At the BernieSanders.com site, the “A Future to Believe In” rally will bring Sanders to Tulsa today to the Cox Business Center for a free event where Sanders will “discuss a wide range of issues important to Oklahomans, including making college affordable, getting big money out of politics, and combating climate change.”

A pushcard for Sanders appearing in Oklahoma City mailboxes this week, from OK for Bernie and Bernie 2016, encourages voters to vote in the Democratic primary on March 1st and that independents are now allowed to vote in the Democratic primary as well. After talking with many libertarians and conservatives, it seems as though Sanders' straight-talk on attacking corruption in government and the private sector is resonating strongly. This explains the rise of the "outsider" phenomenon taking Sanders and Donald Trump to great political heights this election cycle.

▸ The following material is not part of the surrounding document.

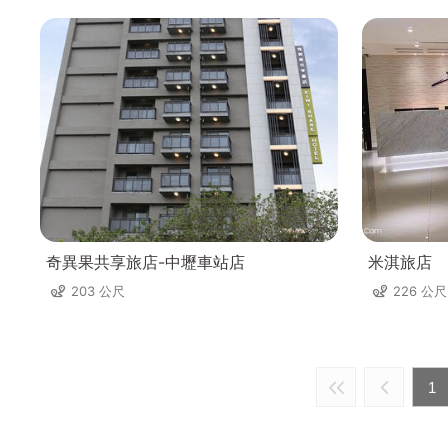
奇異果共享旅店-中壢車站店
米淇旅店
203 公尺
226 公尺
1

The pushcard reads: “Bernie Sanders will be a president for all of us, not just the billionaires.”

It notes that he will:

Fix a Rigged Economy Reform Our Corrupted Democracy Give the Middle Class a Fair Shot

The flipside of the pushcard notes that while most people “got crushed during the financial crisis,” the “1 percent are now richer than ever.”

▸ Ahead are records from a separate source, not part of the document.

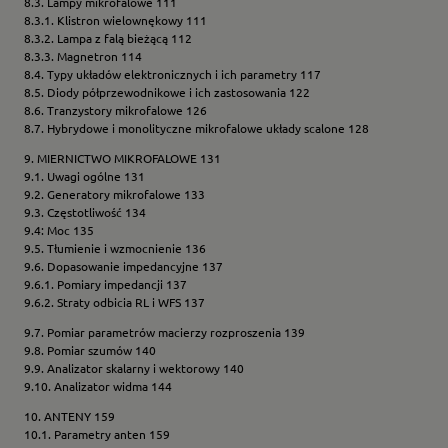
8.3. Lampy mikrofalowe 111
8.3.1. Klistron wielownękowy 111
8.3.2. Lampa z falą bieżącą 112
8.3.3. Magnetron 114
8.4. Typy układów elektronicznych i ich parametry 117
8.5. Diody półprzewodnikowe i ich zastosowania 122
8.6. Tranzystory mikrofalowe 126
8.7. Hybrydowe i monolityczne mikrofalowe układy scalone 128
9. MIERNICTWO MIKROFALOWE 131
9.1. Uwagi ogólne 131
9.2. Generatory mikrofalowe 133
9.3. Częstotliwość 134
9.4: Moc 135
9.5. Tłumienie i wzmocnienie 136
9.6. Dopasowanie impedancyjne 137
9.6.1. Pomiary impedancji 137
9.6.2. Straty odbicia RL i WFS 137
9.7. Pomiar parametrów macierzy rozproszenia 139
9.8. Pomiar szumów 140
9.9. Analizator skalarny i wektorowy 140
9.10. Analizator widma 144
10. ANTENY 159
10.1. Parametry anten 159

Covering the Sanders campaign in Iowa in advance of the Iowa caucuses earlier this month, Red Dirt Report noted that the Scandinavian-styled Democratic socialism touted by Sanders is very American, as noted by longtime Iowa politico and precinct captain James James spoeaking to RDR reporter Tim Farley during our time in Des Moines at a Sanders rally.

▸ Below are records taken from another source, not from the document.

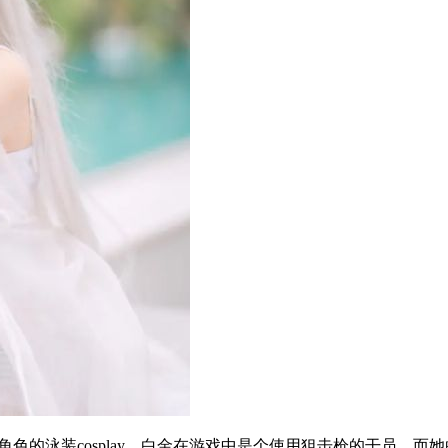
色的泳装cosplay。白金在游戏中是个使用狙击枪的干员，而她的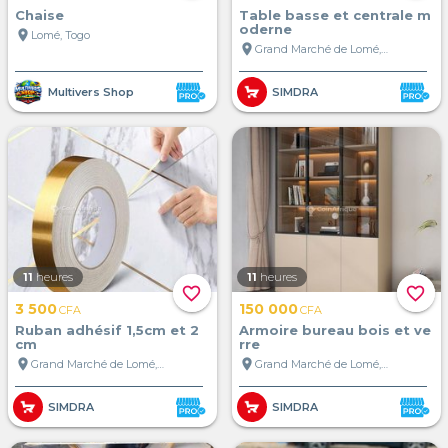
Chaise
Table basse et centrale m
oderne
location_on
Lomé, Togo
location_on
Grand Marché de Lomé, Lomé, Togo
Multivers Shop
SIMDRA
11
heures
11
heures
favorite_border
favorite_border
3 500
150 000
CFA
CFA
Ruban adhésif 1,5cm et 2
Armoire bureau bois et ve
cm
rre
location_on
location_on
Grand Marché de Lomé, Lomé, Togo
Grand Marché de Lomé, Lomé, Togo
SIMDRA
SIMDRA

“He’s a Kennedy Democrat and he’s the last hope we have to get our country back,” James said. “He’s not a radical individual. He’s what the Democrats were when I was in high school back in the ‘60s.”

James bristled at the notion that Sanders’ critics are using the term “Democratic socialist” as something that’s bad or evil.

“Roosevelt was a Democratic socialist and Kennedy was a Democratic socialist and needless to say they did something right,” he said. “Democratic socialism has worked since World War II.”

Strong language. And yet four and eight years ago you would not have heard that sort of language spoken about as openly. It shows just how far to the right the United States has gone in 50 years time.

A little over two years ago, Red Dirt Report featured an article title “America’s social-democratic future to become a reality, argues professor.” The article highlighted an article in Foreign Affairs magazine titled “America’s Social Democratic Future” by University of Arizona Prof. Lane Kenworthy. We later reviewed Kenworthy’s book, Social Democratic America, here.

As Kenworthy wrote in Foreign Affairs at the time: “Thanks to a combination of popular demand, technocratic supply, and gradually increasing national wealth, social democracy is the future of the United States,” Kenworthy writes.

The “powerful forces” (i.e. Wall Street, Big Corporations, the Koch Brothers, ALEC, "the banks made of marble" and more) in America, Kenworthy argues, “are fighting a losing battle and can only slow down and distort the final outcome rather than stop it.”

Kenworthy concludes his article by noting that we are better off as a country than we were a century ago, but that there is still work to be done.

Once we reach a social-democratic future,” he wrote, “the country will be better for it.”